Lyrically this was an incredibly dark place to go to, I had come out of a relationship that became mentally abusive; looking back I wondered who I had become in excusing that kind of behaviour. This is what drove me in the album, those darkest moments became a journey of self discovery and a realisation of who I really am and what I deserved.

When life is out of control, what can you do but obsess about the things you can control – your art? But from darkness comes light, and creativity can be so cathartic. As dark as Primal is, it contains some truly beautiful and magnificently uplifting musical moments. Carly’s vocals at times soar so high as to disappear from the register of the average human ear, but ‘Sea of Fear’ is a swelling anthem of a track, and the sunburst shoegaze of ‘Smother’ ripples with the joy of drinking in clear air and rediscovering the potentialities of life.

‘Outsider’ is built around an insistent motoric beat and exploits the quiet / loud dynamic, bursting into explosive shoegaze wall-of-FX guitars which call to mind Ride in their early years, but as is always the case with Battle Lines, Carly’s ultra-high-frequency vocals means they don’t really sound like any of their forebears, or their contemporaries.

Of their single releases, only ‘Hunting’ has made it to the album. This is a bold and admirable choice, and one which makes a statement: a statement which says that \Primal is an album proper, a document, and not a ‘Hunting’ is, of course, a belting wall of noise driven by a twitchy disco beat and shuddering synth with metallic screeds of guitar peeling off a Donna Summer groove, over which Carly comes on like Siouxsie Sioux, breathy and intense.

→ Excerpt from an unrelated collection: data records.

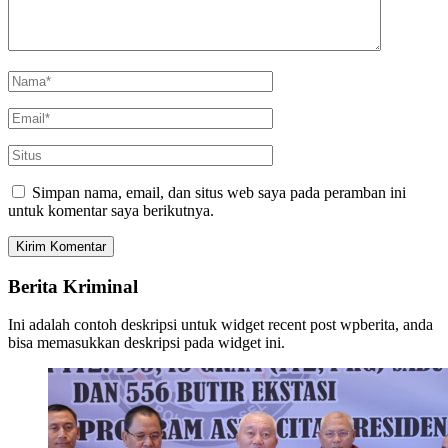
Simpan nama, email, dan situs web saya pada peramban ini
untuk komentar saya berikutnya.
Berita Kriminal
Ini adalah contoh deskripsi untuk widget recent post wpberita, anda
bisa memasukkan deskripsi pada widget ini.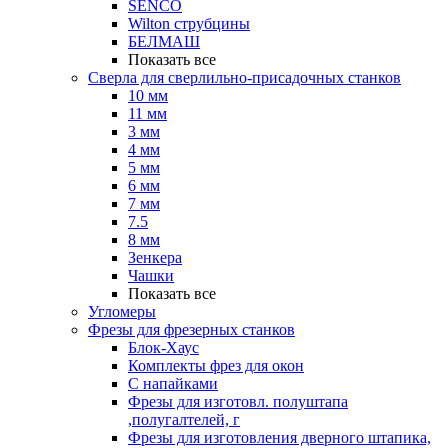
SENCO
Wilton струбцины
БЕЛМАШ
Показать все
Сверла для сверлильно-присадочных станков
10 мм
11 мм
3 мм
4 мм
5 мм
6 мм
7 мм
7.5
8 мм
Зенкера
Чашки
Показать все
Угломеры
Фрезы для фрезерных станков
Блок-Хаус
Комплекты фрез для окон
С напайками
Фрезы для изготовл. полуштапа
,полугалтелей, г
Фрезы для изготовления дверного штапика,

The album concludes with ‘Riot’, a richly-layered and uplifting song which blossoms in a screed of guitar noise over an insistent rhythm section, the drums and bass tight and locked into a sedate groove.

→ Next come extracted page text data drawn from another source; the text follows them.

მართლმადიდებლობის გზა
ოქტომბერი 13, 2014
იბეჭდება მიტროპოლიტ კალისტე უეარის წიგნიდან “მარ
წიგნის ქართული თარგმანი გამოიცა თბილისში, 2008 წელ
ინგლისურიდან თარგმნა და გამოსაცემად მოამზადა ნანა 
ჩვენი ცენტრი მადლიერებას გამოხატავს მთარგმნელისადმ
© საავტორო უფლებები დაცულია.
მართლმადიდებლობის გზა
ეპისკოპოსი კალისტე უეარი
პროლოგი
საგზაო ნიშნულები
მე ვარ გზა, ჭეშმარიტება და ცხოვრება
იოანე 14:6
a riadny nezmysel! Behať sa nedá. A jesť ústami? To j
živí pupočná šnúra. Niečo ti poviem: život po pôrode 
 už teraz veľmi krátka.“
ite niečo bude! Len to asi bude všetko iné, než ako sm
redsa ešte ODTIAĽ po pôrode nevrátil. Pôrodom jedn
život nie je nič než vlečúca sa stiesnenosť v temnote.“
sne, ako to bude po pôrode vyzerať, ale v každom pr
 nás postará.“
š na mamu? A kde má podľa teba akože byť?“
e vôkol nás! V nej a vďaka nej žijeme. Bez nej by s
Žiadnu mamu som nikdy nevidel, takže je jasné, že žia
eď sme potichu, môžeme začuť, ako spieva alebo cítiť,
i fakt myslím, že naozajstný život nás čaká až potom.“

Primal displays remarkable poise, and as much as its architecture is concerned with the turbulence which inspired its lyrics and overall tone, its coherence and control are remarkable. But rather than feeling soulless in its clinical execution, there’s a clear sense that Primal is about holding it together and showing just what can be achieved through sheer will and determination and the exertion of mind over matter. Despite the obstacles, personal and geographical, Battle Lines have (meticulously) produced a powerful album that was more than worth the wait.